Ex parte SEGARS - Page 5




          Appeal No. 1999-0166                                                        
          Application No. 08/656,544                                                  


                                      OPINION                                         
          We have carefully considered the subject matter on                          
          appeal, the rejection advanced by the Examiner, and the                     
          evidence of obviousness relied upon by the Examiner as support              
          for the rejection.  We have, likewise, reviewed and taken into              
          consideration, in reaching our decision, Appellant’s arguments              
          set forth in the Briefs along with the Examiner’s rationale in              
          support of the rejection and arguments in rebuttal set forth                
          in the Examiner’s Answer.                                                   
               It is our view, after consideration of the record before               
          us, that the evidence relied upon and the level of skill in                 
          the particular art would not have suggested to one of ordinary              
          skill in the art the obviousness of the invention as set forth              
          in claims 1 and 3-9.  Accordingly, we reverse.                              

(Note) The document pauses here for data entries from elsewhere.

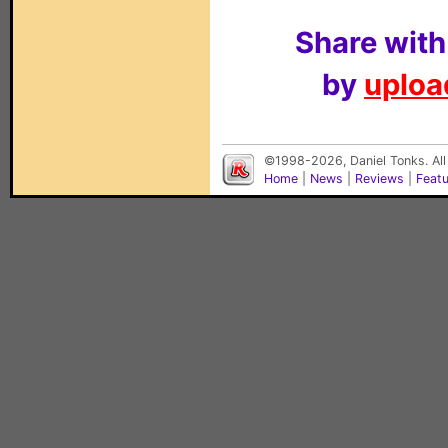
Share with
by
upload
©1998-2026, Daniel Tonks. All
Home
|
News
|
Reviews
|
Feat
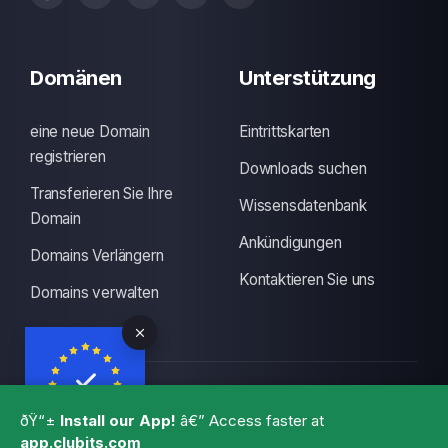
Domänen
Unterstützung
eine neue Domain
Eintrittskarten
registrieren
Downloads suchen
Transferieren Sie Ihre
Wissensdatenbank
Domain
Ankündigungen
Domains Verlängern
Kontaktieren Sie uns
Domains verwalten
Urheberrecht: © 2026 CLUBITS INDIA. Alle Rechte
ðŸ“±
Install our App!
â€” Access faster at
vorbehalten., Made with
by
ITS
with a lots of coffee
app.clubits.com
GBPR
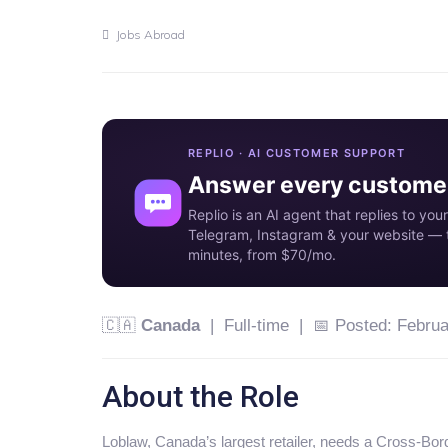
Jobs Abroad
REPLIO · AI CUSTOMER SUPPORT
Answer every customer
Replio is an AI agent that replies to y
Telegram, Instagram & your website — t
minutes, from $70/mo.
🇨🇦
Canada
| Full-time | 📅 Posted: Februa
About the Role
Loblaw, Canada’s largest retailer, needs a Cross-Bor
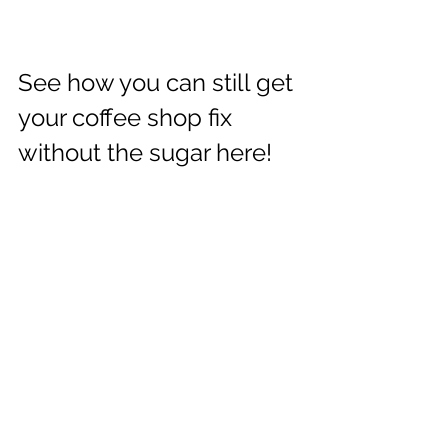
See how you can still get 
your coffee shop fix 
without the sugar here!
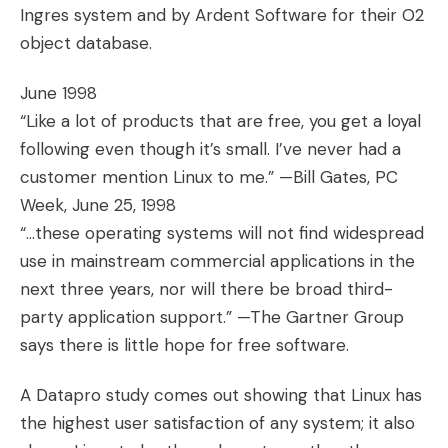
Ingres system and by Ardent Software for their O2
object database.
June 1998
“Like a lot of products that are free, you get a loyal
following even though it’s small. I’ve never had a
customer mention Linux to me.” —Bill Gates, PC
Week, June 25, 1998
“…these operating systems will not find widespread
use in mainstream commercial applications in the
next three years, nor will there be broad third-
party application support.” —The Gartner Group
says there is little hope for free software.
A Datapro study comes out showing that Linux has
the highest user satisfaction of any system; it also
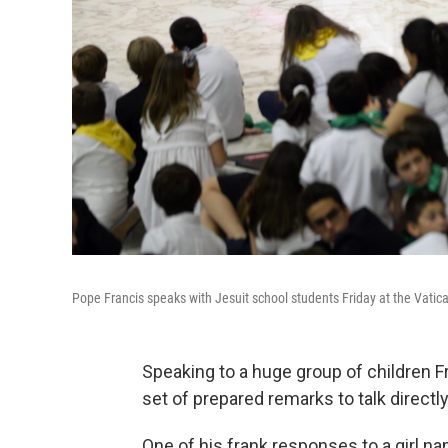
Pope Francis speaks with Jesuit school students Friday at the Vatic
Speaking to a huge group of children F
set of prepared remarks to talk direct
One of his frank responses to a girl 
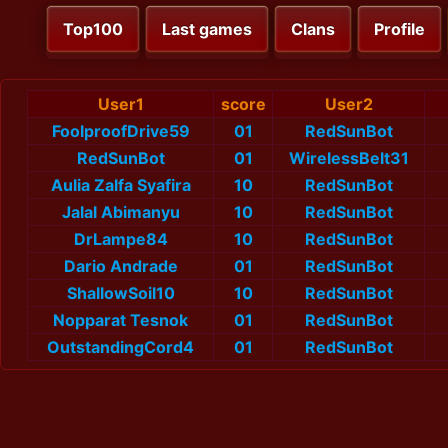
Top100
Last games
Clans
Profile
User1
score
User2
FoolproofDrive59
01
RedSunBot
RedSunBot
01
WirelessBelt31
Aulia Zalfa Syafira
10
RedSunBot
Jalal Abimanyu
10
RedSunBot
DrLampe84
10
RedSunBot
Dario Andrade
01
RedSunBot
ShallowSoil10
10
RedSunBot
Nopparat Tesnok
01
RedSunBot
OutstandingCord4
01
RedSunBot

               In rejecting claims under 35 U.S.C. § 103, it is                       
          incumbent upon the Examiner to establish a factual basis to                 
          support the legal conclusion of obviousness.  See In re Fine,               
          837 F.2d 1071, 1074, 5 USPQ2d 1596, 1598 (Fed. Cir. 1988).  In              
          so                                                                          
          doing, the Examiner is expected to make the factual                         
          determinations set forth in Graham v. John Deere Co., 383 U.S.